Rep. Royce Duplessis of New Orleans quizzed Hodges about the history of the Middle Passage, in which people were abducted from Africa to the Americas as part of the transatlantic slave trade. Hodges replied that she was unaware of the history.
Duplessis told JTA that he unequivocally supports Holocaust education. But, he said, “when the Legislature makes it its business to cherry-pick certain areas that they find important — well, what about things other people find important?”
Attempts to broaden the bill’s focus initially met resistance. An amendment introduced by Rep. Ted James, a Democrat from Baton Rouge, also would have mandated teaching about significant figures from Black history.
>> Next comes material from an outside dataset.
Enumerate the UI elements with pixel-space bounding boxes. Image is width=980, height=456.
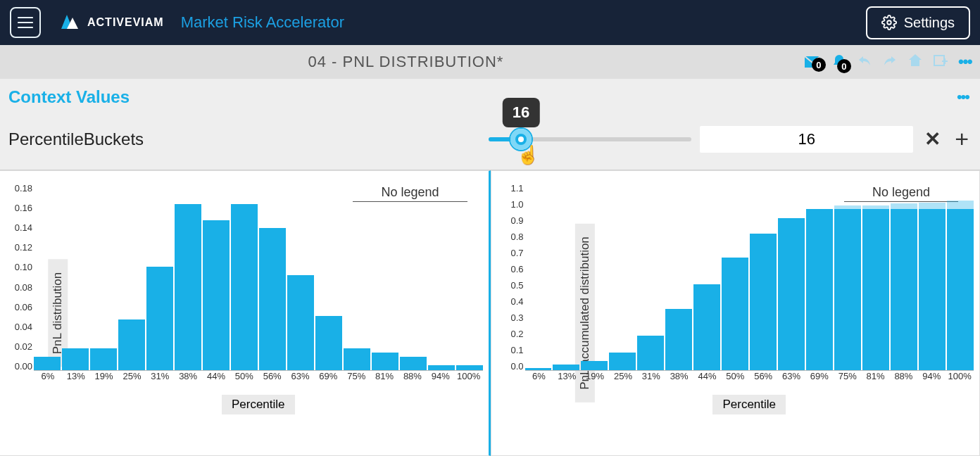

But that failed in the state house, as did one by Malinda B. White of Bogalusa that would have added material regarding women’s history.
“The majority of my colleagues don’t want to have a difficult conversation about race,” Duplessis said. “I don’t think it’s warranted, but they perceive it as a threat to their own livelihood, their own way of viewing the world, or the way they view their parents or their grandparents.”
Grossman, who is Jewish, classified the bill’s pivot to Holocaust education as “a blatant appeal to Jewish voters.”
He added: “This culture war is about white people. It’s about scaring white voters. And Jews are white. By invoking the Holocaust, what some of these politicians seem to be doing is saying to Jews, ‘We’re on your side.’ And they’re not.”
Some amendments to the bill did pass. One broadened the scope of required instruction to include the internment of Japanese Americans and the contributions of “the Tuskegee Airmen and other African American soldiers and Asian American soldiers” to the war effort. Another made the elected state Board of Education, not any body appointed by lawmakers, responsible for enforcement.
That latter point was important to some of the bill’s critics.
“Because I care so deeply about Holocaust education, I want to make sure that the right part of the government, that can make the most meaningful teacher training programs and curricular requirements, should be responsible,” said Davida Finger, a Jewish law professor at Loyola University New Orleans who has served on the advisory council for the local federation’s multicultural outreach initiative.
“We do feel it’s important that the broader community confront the reality of the Holocaust and the specific impact it had on the Jewish people,” she said. But, Bauman added, she was not interested in monopolizing the historical conversation, saying “We feel very strongly that we want to be in solidarity with other marginalized groups.”
The amendments made the bill more palatable for some of its initial critics, but not for Hodges. The legislator wrote on Facebook that the changes had “gutted the bills.” She stopped pushing the legislation, meaning it did not get the vote it would have needed to become law.
“I think this one was amended in a way where the author felt like there was no need to push it,” Duplessis said. “The amendments that were made effectively gutted the bill, so she just felt like it wasn’t even worth it. I don’t know all of the inside politics, but that’s my guess.”